-- Data in this exercise follows --

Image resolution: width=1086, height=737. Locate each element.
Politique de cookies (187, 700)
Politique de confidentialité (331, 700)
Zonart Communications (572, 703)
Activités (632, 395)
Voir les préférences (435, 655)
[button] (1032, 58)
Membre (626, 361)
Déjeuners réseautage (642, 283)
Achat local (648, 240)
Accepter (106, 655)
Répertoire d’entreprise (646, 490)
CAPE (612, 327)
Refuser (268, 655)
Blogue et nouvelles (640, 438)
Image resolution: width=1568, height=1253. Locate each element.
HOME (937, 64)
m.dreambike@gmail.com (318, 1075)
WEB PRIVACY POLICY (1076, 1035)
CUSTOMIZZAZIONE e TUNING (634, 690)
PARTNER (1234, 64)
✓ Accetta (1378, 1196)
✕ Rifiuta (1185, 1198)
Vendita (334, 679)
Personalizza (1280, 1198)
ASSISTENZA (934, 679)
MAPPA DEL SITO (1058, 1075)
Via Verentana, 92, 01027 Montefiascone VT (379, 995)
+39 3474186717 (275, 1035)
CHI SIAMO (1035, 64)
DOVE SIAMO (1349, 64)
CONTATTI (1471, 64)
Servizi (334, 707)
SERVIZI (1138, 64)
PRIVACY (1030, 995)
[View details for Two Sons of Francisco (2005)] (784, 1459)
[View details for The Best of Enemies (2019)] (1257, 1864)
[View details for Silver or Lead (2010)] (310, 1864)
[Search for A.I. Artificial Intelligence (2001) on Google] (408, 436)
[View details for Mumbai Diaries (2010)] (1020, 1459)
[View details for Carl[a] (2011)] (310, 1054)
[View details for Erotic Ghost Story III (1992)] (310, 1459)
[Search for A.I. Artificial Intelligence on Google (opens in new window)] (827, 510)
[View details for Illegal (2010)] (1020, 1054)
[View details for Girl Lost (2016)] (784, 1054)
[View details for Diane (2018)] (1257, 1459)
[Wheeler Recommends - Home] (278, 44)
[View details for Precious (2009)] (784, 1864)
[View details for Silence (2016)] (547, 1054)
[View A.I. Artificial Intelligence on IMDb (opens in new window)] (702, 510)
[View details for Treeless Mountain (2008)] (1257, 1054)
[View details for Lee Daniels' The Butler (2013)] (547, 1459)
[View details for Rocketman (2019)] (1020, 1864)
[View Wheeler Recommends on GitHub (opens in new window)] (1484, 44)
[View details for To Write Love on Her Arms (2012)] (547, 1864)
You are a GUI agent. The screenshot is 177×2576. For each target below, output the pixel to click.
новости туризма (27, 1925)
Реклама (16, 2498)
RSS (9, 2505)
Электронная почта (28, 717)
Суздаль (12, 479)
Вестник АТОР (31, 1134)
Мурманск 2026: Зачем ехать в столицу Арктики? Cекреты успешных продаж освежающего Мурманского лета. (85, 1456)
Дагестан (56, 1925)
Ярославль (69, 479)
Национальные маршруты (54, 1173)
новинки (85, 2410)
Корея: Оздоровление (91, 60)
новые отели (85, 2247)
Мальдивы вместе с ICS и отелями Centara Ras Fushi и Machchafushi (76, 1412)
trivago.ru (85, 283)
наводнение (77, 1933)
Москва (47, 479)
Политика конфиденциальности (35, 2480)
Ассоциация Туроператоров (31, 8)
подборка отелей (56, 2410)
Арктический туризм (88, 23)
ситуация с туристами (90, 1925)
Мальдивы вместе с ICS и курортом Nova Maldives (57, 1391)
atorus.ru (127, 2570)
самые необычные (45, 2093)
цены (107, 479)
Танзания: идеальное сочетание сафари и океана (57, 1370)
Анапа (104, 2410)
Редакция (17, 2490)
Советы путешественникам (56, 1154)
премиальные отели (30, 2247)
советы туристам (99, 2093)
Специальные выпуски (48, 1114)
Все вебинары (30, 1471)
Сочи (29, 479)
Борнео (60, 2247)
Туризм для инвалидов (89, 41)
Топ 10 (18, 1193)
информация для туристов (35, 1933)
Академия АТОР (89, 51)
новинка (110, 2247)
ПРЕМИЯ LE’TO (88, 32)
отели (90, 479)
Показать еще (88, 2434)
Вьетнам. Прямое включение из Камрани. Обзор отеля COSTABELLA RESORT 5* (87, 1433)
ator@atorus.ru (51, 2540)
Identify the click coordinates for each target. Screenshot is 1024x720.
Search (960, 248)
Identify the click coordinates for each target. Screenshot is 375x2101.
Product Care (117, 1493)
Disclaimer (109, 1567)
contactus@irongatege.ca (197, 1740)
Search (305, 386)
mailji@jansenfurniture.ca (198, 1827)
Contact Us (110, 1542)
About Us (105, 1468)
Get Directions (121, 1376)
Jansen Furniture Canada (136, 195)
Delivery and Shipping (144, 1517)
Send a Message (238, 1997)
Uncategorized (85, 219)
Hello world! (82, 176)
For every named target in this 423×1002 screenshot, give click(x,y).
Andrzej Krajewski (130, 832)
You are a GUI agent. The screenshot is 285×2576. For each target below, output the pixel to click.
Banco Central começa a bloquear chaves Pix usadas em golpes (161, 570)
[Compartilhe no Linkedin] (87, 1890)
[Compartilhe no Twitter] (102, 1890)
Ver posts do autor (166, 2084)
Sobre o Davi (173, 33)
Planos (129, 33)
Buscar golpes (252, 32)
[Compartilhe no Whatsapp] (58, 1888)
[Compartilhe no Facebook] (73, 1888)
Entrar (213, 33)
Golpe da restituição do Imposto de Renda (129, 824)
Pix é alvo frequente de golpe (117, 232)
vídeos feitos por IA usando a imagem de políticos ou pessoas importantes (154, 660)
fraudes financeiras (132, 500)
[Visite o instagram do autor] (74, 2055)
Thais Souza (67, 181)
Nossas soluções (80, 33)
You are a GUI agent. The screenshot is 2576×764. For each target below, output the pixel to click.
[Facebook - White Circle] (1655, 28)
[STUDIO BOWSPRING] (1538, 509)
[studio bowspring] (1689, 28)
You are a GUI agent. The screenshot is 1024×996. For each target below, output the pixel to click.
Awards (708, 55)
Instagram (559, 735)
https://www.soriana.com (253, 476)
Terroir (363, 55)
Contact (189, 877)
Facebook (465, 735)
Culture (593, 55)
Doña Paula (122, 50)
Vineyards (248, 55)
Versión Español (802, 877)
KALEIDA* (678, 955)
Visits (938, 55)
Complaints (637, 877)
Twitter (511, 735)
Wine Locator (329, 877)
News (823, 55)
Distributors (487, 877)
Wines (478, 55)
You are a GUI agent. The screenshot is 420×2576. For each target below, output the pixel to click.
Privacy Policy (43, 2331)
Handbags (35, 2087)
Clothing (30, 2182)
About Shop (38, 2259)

-- Data in this exercise concluded --

§ Description of the task: Look above for the line that contains "ASSISTENZA (934, 679)". Starting there, transcribe every line exactly until you have copied the line that contains "Национальные маршруты (54, 1173)".

§ Task output:
ASSISTENZA (934, 679)
MAPPA DEL SITO (1058, 1075)
Via Verentana, 92, 01027 Montefiascone VT (379, 995)
+39 3474186717 (275, 1035)
CHI SIAMO (1035, 64)
DOVE SIAMO (1349, 64)
CONTATTI (1471, 64)
Servizi (334, 707)
SERVIZI (1138, 64)
PRIVACY (1030, 995)
[View details for Two Sons of Francisco (2005)] (784, 1459)
[View details for The Best of Enemies (2019)] (1257, 1864)
[View details for Silver or Lead (2010)] (310, 1864)
[Search for A.I. Artificial Intelligence (2001) on Google] (408, 436)
[View details for Mumbai Diaries (2010)] (1020, 1459)
[View details for Carl[a] (2011)] (310, 1054)
[View details for Erotic Ghost Story III (1992)] (310, 1459)
[Search for A.I. Artificial Intelligence on Google (opens in new window)] (827, 510)
[View details for Illegal (2010)] (1020, 1054)
[View details for Girl Lost (2016)] (784, 1054)
[View details for Diane (2018)] (1257, 1459)
[Wheeler Recommends - Home] (278, 44)
[View details for Precious (2009)] (784, 1864)
[View details for Silence (2016)] (547, 1054)
[View A.I. Artificial Intelligence on IMDb (opens in new window)] (702, 510)
[View details for Treeless Mountain (2008)] (1257, 1054)
[View details for Lee Daniels' The Butler (2013)] (547, 1459)
[View details for Rocketman (2019)] (1020, 1864)
[View Wheeler Recommends on GitHub (opens in new window)] (1484, 44)
[View details for To Write Love on Her Arms (2012)] (547, 1864)
You are a GUI agent. The screenshot is 177×2576. For each target below, output the pixel to click.
новости туризма (27, 1925)
Реклама (16, 2498)
RSS (9, 2505)
Электронная почта (28, 717)
Суздаль (12, 479)
Вестник АТОР (31, 1134)
Мурманск 2026: Зачем ехать в столицу Арктики? Cекреты успешных продаж освежающего Мурманского лета. (85, 1456)
Дагестан (56, 1925)
Ярославль (69, 479)
Национальные маршруты (54, 1173)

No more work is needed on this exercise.